Il segretario cittadino del Pd interviene con fermezza sulla questione ambientale che sta colpendo il territorio

mercoledì 3 giugno 2026 14.42
Il segretario cittadino del Partito Democratico ripercorre la crisi dei miasmi alla luce delle recenti indagini sul traffico illecito di rifiuti nella BAT: «La Procura e il Ministero lanciano l'allarme 'Terra dei Fuochi', la politica locale si svegli». Con queste parole Pasquale Alfieri, segretario del Partito Democratico di Canosa di Puglia, interviene con fermezza sulla grave questione ambientale che sta colpendo il territorio, criticando duramente l'atteggiamento di negazione e la gestione da parte dell'amministrazione comunale guidata dal sindaco Vito Malcangio.

In un dettagliato intervento, il segretario del PD ha ricostruito la cronistoria di una crisi che parte da lontano: dai primi fenomeni di odori nauseabondi denunciati dalla cittadinanza a fine agosto 2025, passando per le rassicurazioni del sindaco del 30 agosto dello stesso anno, fino al ripresentarsi acuto del problema a inizio maggio 2026.

Sotto la lente d'ingrandimento del PD finisce in particolare la recente conferenza stampa dell'assessore all'Ambiente, Fedele Lovino.
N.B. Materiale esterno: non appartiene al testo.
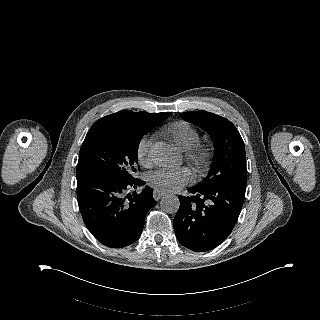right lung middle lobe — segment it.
<instances>
[{
    "instance_id": "obj_1",
    "label": "right lung middle lobe",
    "mask_w": 320,
    "mask_h": 320,
    "mask_svg": "<svg viewBox=\"0 0 320 320\" xmlns=\"http://www.w3.org/2000/svg\"><path fill=\"white\" fill-rule=\"evenodd\" d=\"M143 135H102L82 144L77 171L98 169L123 180H133Z\"/></svg>"
}]
</instances>
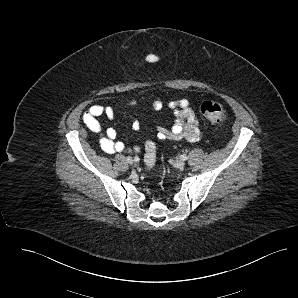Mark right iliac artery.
<instances>
[{"label": "right iliac artery", "instance_id": "right-iliac-artery-1", "mask_svg": "<svg viewBox=\"0 0 298 298\" xmlns=\"http://www.w3.org/2000/svg\"><path fill=\"white\" fill-rule=\"evenodd\" d=\"M134 161H135V162H138V161H139V157H137V156L134 157Z\"/></svg>", "mask_w": 298, "mask_h": 298}]
</instances>
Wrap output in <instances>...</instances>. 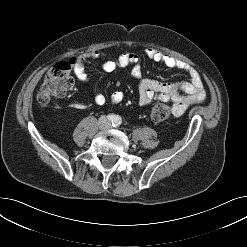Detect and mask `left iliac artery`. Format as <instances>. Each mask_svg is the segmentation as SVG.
Returning a JSON list of instances; mask_svg holds the SVG:
<instances>
[{"label":"left iliac artery","instance_id":"left-iliac-artery-1","mask_svg":"<svg viewBox=\"0 0 247 247\" xmlns=\"http://www.w3.org/2000/svg\"><path fill=\"white\" fill-rule=\"evenodd\" d=\"M121 124V119L116 118L115 122L112 124L114 127H118Z\"/></svg>","mask_w":247,"mask_h":247}]
</instances>
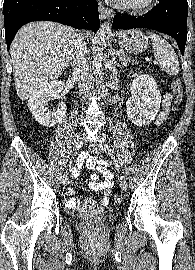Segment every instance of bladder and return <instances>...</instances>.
<instances>
[{
    "instance_id": "bladder-1",
    "label": "bladder",
    "mask_w": 195,
    "mask_h": 270,
    "mask_svg": "<svg viewBox=\"0 0 195 270\" xmlns=\"http://www.w3.org/2000/svg\"><path fill=\"white\" fill-rule=\"evenodd\" d=\"M103 215H104L105 217H109V216H110V215L107 214V213H103Z\"/></svg>"
}]
</instances>
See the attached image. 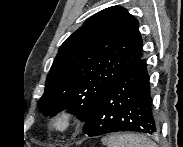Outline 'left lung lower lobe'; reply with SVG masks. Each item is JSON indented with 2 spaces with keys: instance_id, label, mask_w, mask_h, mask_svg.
<instances>
[{
  "instance_id": "1",
  "label": "left lung lower lobe",
  "mask_w": 183,
  "mask_h": 147,
  "mask_svg": "<svg viewBox=\"0 0 183 147\" xmlns=\"http://www.w3.org/2000/svg\"><path fill=\"white\" fill-rule=\"evenodd\" d=\"M83 131L88 136L118 131L158 134L144 59L138 60L107 88L85 121Z\"/></svg>"
}]
</instances>
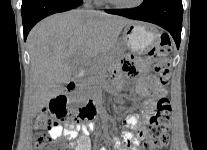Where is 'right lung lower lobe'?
I'll return each instance as SVG.
<instances>
[{
  "label": "right lung lower lobe",
  "instance_id": "right-lung-lower-lobe-1",
  "mask_svg": "<svg viewBox=\"0 0 207 150\" xmlns=\"http://www.w3.org/2000/svg\"><path fill=\"white\" fill-rule=\"evenodd\" d=\"M82 0H22L21 14L24 28V39L31 28L41 19L54 13L78 7Z\"/></svg>",
  "mask_w": 207,
  "mask_h": 150
}]
</instances>
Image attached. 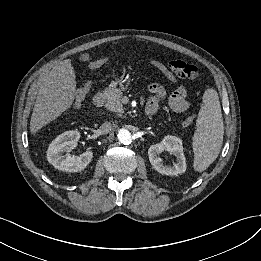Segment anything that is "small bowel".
Listing matches in <instances>:
<instances>
[{"instance_id": "1", "label": "small bowel", "mask_w": 261, "mask_h": 261, "mask_svg": "<svg viewBox=\"0 0 261 261\" xmlns=\"http://www.w3.org/2000/svg\"><path fill=\"white\" fill-rule=\"evenodd\" d=\"M101 65V61L98 59H91L87 62L88 71H96ZM149 92L151 96L146 104V110L150 114H154L158 111L160 103L165 98V89L162 84L158 82L151 83L149 85ZM169 107L176 112H183L190 106L187 98V89L183 85H179L175 91L169 96ZM185 124H189L186 120Z\"/></svg>"}]
</instances>
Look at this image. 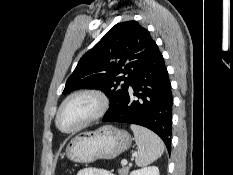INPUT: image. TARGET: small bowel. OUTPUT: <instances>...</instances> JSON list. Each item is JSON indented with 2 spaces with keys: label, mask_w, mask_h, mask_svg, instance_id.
<instances>
[{
  "label": "small bowel",
  "mask_w": 233,
  "mask_h": 175,
  "mask_svg": "<svg viewBox=\"0 0 233 175\" xmlns=\"http://www.w3.org/2000/svg\"><path fill=\"white\" fill-rule=\"evenodd\" d=\"M76 175H115V174L107 170L89 167L79 170Z\"/></svg>",
  "instance_id": "small-bowel-1"
}]
</instances>
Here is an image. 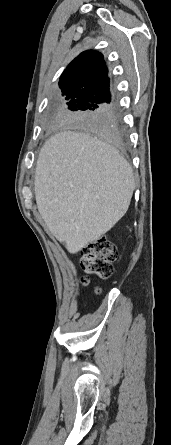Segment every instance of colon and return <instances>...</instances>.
I'll return each instance as SVG.
<instances>
[{
  "label": "colon",
  "instance_id": "colon-1",
  "mask_svg": "<svg viewBox=\"0 0 171 445\" xmlns=\"http://www.w3.org/2000/svg\"><path fill=\"white\" fill-rule=\"evenodd\" d=\"M117 248L106 238L85 245L81 250L80 264L85 272L81 283L88 286L90 275L106 277L112 271L111 262L116 258Z\"/></svg>",
  "mask_w": 171,
  "mask_h": 445
}]
</instances>
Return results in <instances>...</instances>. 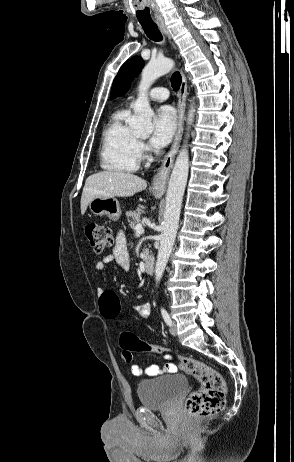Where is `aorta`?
Here are the masks:
<instances>
[{"mask_svg":"<svg viewBox=\"0 0 294 462\" xmlns=\"http://www.w3.org/2000/svg\"><path fill=\"white\" fill-rule=\"evenodd\" d=\"M173 66V60L169 58H158L151 60L142 71V77L138 87L139 95L133 107L134 115L129 121V126L136 129L141 134H150L153 131V111L150 107L147 91L156 79L170 72ZM194 112V103H192L187 121L189 126L193 122ZM188 171L189 153L187 144L185 143L176 158L166 193L160 247L155 265V280L157 284L163 276L175 242Z\"/></svg>","mask_w":294,"mask_h":462,"instance_id":"762f6f07","label":"aorta"}]
</instances>
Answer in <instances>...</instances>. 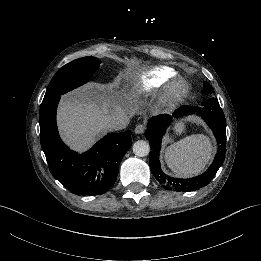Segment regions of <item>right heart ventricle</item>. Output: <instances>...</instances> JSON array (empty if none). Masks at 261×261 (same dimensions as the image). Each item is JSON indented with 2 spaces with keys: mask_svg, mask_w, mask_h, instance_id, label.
Listing matches in <instances>:
<instances>
[{
  "mask_svg": "<svg viewBox=\"0 0 261 261\" xmlns=\"http://www.w3.org/2000/svg\"><path fill=\"white\" fill-rule=\"evenodd\" d=\"M175 75H176V74L173 73L172 76H171V78H173ZM143 85H144L145 88H147V82H146V80L143 81Z\"/></svg>",
  "mask_w": 261,
  "mask_h": 261,
  "instance_id": "right-heart-ventricle-1",
  "label": "right heart ventricle"
}]
</instances>
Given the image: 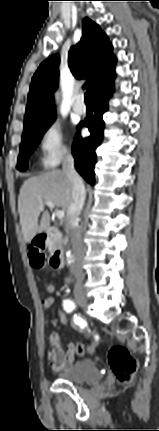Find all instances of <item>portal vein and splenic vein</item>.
Wrapping results in <instances>:
<instances>
[{"label":"portal vein and splenic vein","instance_id":"portal-vein-and-splenic-vein-1","mask_svg":"<svg viewBox=\"0 0 159 431\" xmlns=\"http://www.w3.org/2000/svg\"><path fill=\"white\" fill-rule=\"evenodd\" d=\"M44 204L46 205V206H48L50 209H53L54 208V203L53 202H51V201H45L44 203H42V204H40V206H39V210H43L44 209ZM55 214H56V217L58 218V219H63L64 218V216H65V213H64V211L63 210H57L56 212H55Z\"/></svg>","mask_w":159,"mask_h":431}]
</instances>
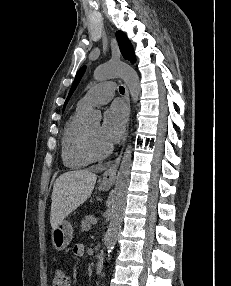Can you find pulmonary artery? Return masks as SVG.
Returning <instances> with one entry per match:
<instances>
[{"mask_svg":"<svg viewBox=\"0 0 231 286\" xmlns=\"http://www.w3.org/2000/svg\"><path fill=\"white\" fill-rule=\"evenodd\" d=\"M115 92V85L111 81L99 83L92 87L78 102V107L86 109L93 105H102L109 102Z\"/></svg>","mask_w":231,"mask_h":286,"instance_id":"obj_1","label":"pulmonary artery"}]
</instances>
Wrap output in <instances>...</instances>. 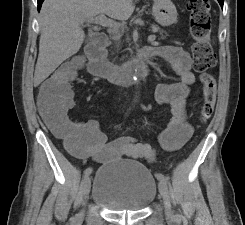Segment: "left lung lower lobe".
<instances>
[{"label":"left lung lower lobe","instance_id":"obj_1","mask_svg":"<svg viewBox=\"0 0 245 225\" xmlns=\"http://www.w3.org/2000/svg\"><path fill=\"white\" fill-rule=\"evenodd\" d=\"M220 6L223 8V3H224V0H218Z\"/></svg>","mask_w":245,"mask_h":225}]
</instances>
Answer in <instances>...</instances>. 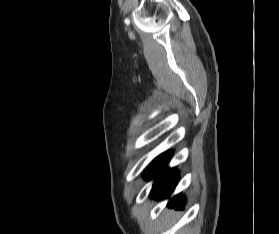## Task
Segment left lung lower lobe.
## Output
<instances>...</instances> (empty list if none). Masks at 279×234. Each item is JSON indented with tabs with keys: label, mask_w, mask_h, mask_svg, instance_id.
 Segmentation results:
<instances>
[{
	"label": "left lung lower lobe",
	"mask_w": 279,
	"mask_h": 234,
	"mask_svg": "<svg viewBox=\"0 0 279 234\" xmlns=\"http://www.w3.org/2000/svg\"><path fill=\"white\" fill-rule=\"evenodd\" d=\"M171 155V152L161 154L150 163L145 171L144 176L147 179L157 176L156 182L154 183L153 189L150 193V196L155 199H163L171 194L177 184V173L173 169L163 170L165 165L170 160ZM183 202L184 200L182 196H175L169 201L168 206L182 209Z\"/></svg>",
	"instance_id": "left-lung-lower-lobe-1"
}]
</instances>
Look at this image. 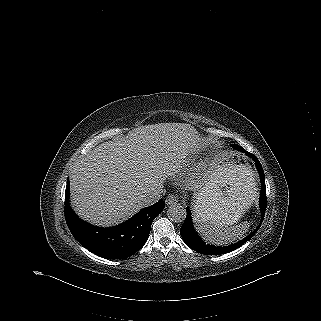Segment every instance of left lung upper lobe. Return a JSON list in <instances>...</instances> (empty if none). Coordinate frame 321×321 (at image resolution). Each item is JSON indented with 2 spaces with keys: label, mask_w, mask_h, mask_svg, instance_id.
<instances>
[{
  "label": "left lung upper lobe",
  "mask_w": 321,
  "mask_h": 321,
  "mask_svg": "<svg viewBox=\"0 0 321 321\" xmlns=\"http://www.w3.org/2000/svg\"><path fill=\"white\" fill-rule=\"evenodd\" d=\"M231 147L234 148L235 150H237V148L239 147V145L237 144H231ZM241 147V146H240Z\"/></svg>",
  "instance_id": "5c2ea615"
}]
</instances>
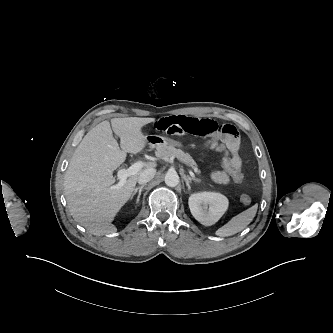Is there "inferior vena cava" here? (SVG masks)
Listing matches in <instances>:
<instances>
[{"label":"inferior vena cava","instance_id":"inferior-vena-cava-1","mask_svg":"<svg viewBox=\"0 0 333 333\" xmlns=\"http://www.w3.org/2000/svg\"><path fill=\"white\" fill-rule=\"evenodd\" d=\"M155 173V169H146L142 171L138 177V183L141 185L146 184L154 178Z\"/></svg>","mask_w":333,"mask_h":333}]
</instances>
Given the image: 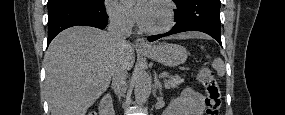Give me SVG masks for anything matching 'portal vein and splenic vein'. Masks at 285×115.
<instances>
[{
  "instance_id": "18ae733b",
  "label": "portal vein and splenic vein",
  "mask_w": 285,
  "mask_h": 115,
  "mask_svg": "<svg viewBox=\"0 0 285 115\" xmlns=\"http://www.w3.org/2000/svg\"><path fill=\"white\" fill-rule=\"evenodd\" d=\"M166 76H168V73L167 72H162L160 75H159V77H166Z\"/></svg>"
}]
</instances>
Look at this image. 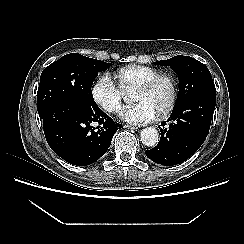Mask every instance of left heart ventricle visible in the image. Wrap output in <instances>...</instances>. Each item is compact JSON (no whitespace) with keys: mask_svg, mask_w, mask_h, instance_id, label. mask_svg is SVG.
Instances as JSON below:
<instances>
[{"mask_svg":"<svg viewBox=\"0 0 244 244\" xmlns=\"http://www.w3.org/2000/svg\"><path fill=\"white\" fill-rule=\"evenodd\" d=\"M171 94V86L168 80H161L157 85L148 92H135L132 101L135 104L145 103L149 105L157 114L163 110Z\"/></svg>","mask_w":244,"mask_h":244,"instance_id":"obj_1","label":"left heart ventricle"}]
</instances>
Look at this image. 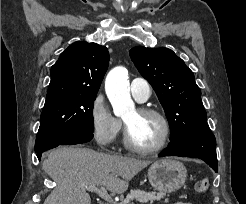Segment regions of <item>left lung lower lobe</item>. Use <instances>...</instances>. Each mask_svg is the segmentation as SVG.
Wrapping results in <instances>:
<instances>
[{
  "label": "left lung lower lobe",
  "mask_w": 246,
  "mask_h": 204,
  "mask_svg": "<svg viewBox=\"0 0 246 204\" xmlns=\"http://www.w3.org/2000/svg\"><path fill=\"white\" fill-rule=\"evenodd\" d=\"M163 156L197 157L209 164L215 172L218 171L216 139L209 127L172 140L168 148L159 154V157Z\"/></svg>",
  "instance_id": "1"
}]
</instances>
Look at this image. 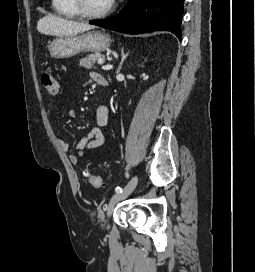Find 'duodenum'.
<instances>
[{
    "mask_svg": "<svg viewBox=\"0 0 255 272\" xmlns=\"http://www.w3.org/2000/svg\"><path fill=\"white\" fill-rule=\"evenodd\" d=\"M99 84L102 85V86H106L107 85V81L106 80H101Z\"/></svg>",
    "mask_w": 255,
    "mask_h": 272,
    "instance_id": "duodenum-1",
    "label": "duodenum"
}]
</instances>
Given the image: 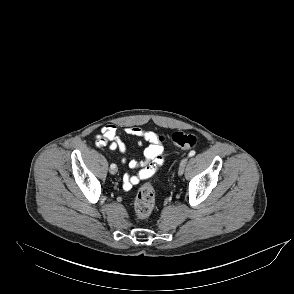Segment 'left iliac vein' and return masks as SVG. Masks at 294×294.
<instances>
[{"instance_id":"left-iliac-vein-1","label":"left iliac vein","mask_w":294,"mask_h":294,"mask_svg":"<svg viewBox=\"0 0 294 294\" xmlns=\"http://www.w3.org/2000/svg\"><path fill=\"white\" fill-rule=\"evenodd\" d=\"M188 158H184L181 160L179 169H178V175H182L184 173L185 165L187 163Z\"/></svg>"}]
</instances>
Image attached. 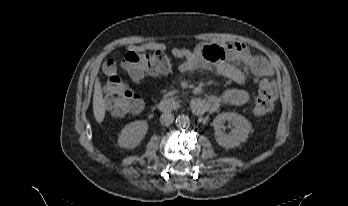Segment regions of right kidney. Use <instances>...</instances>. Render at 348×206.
Here are the masks:
<instances>
[{
	"mask_svg": "<svg viewBox=\"0 0 348 206\" xmlns=\"http://www.w3.org/2000/svg\"><path fill=\"white\" fill-rule=\"evenodd\" d=\"M147 131L148 124L145 121L131 122L121 130L118 144L123 148H135L141 143Z\"/></svg>",
	"mask_w": 348,
	"mask_h": 206,
	"instance_id": "right-kidney-1",
	"label": "right kidney"
}]
</instances>
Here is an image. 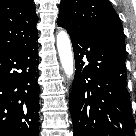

«Di fronte ai cittadini allarmati - attacca Alfieri - l'amministrazione ha deciso di fare due cose: scaricare la colpa sugli agricoltori, rei di bruciare i residui di potatura, e minacciare di querela chiunque accosti il nome di Canosa alla terminologia 'Terra dei Fuochi'. Chi amministra non ha alcuna voglia di assumersi le proprie responsabilità e preferisce promuovere l'immagine di una città fiabesca che, nella realtà dei fatti, non esiste».

La situazione ha però assunto contorni ben più preoccupanti a livello provinciale. Le recenti indagini e i conseguenti arresti nella provincia di Barletta-Andria-Trani hanno svelato l'esistenza di un vero e proprio traffico illecito di rifiuti tra la Campania e la Puglia, che vede la BAT come territorio maggiormente interessato.

A confermare la gravità dello scenario sono le pesanti dichiarazioni istituzionali citate dallo stesso segretario Dem: quella del Procuratore di Trani, Renato Nitti, secondo cui "la BAT rischia di diventare una nuova Terra dei Fuochi", e quella del Ministro dell'Ambiente, Gilberto Pichetto Fratin, che ha ravvisato la necessità di applicare alla provincia il "modello Terra dei Fuochi" per contrastare il fenomeno.

«E adesso che facciamo? – conclude Pasquale Alfieri – Restiamo nella favola e quereliamo anche il Procuratore Nitti e il Ministro Pichetto Fratin? O l'assessore e il sindaco scelgono finalmente di guardare in faccia la realtà? Noi crediamo che la salute dei canosini non possa più attendere i tempi della propaganda».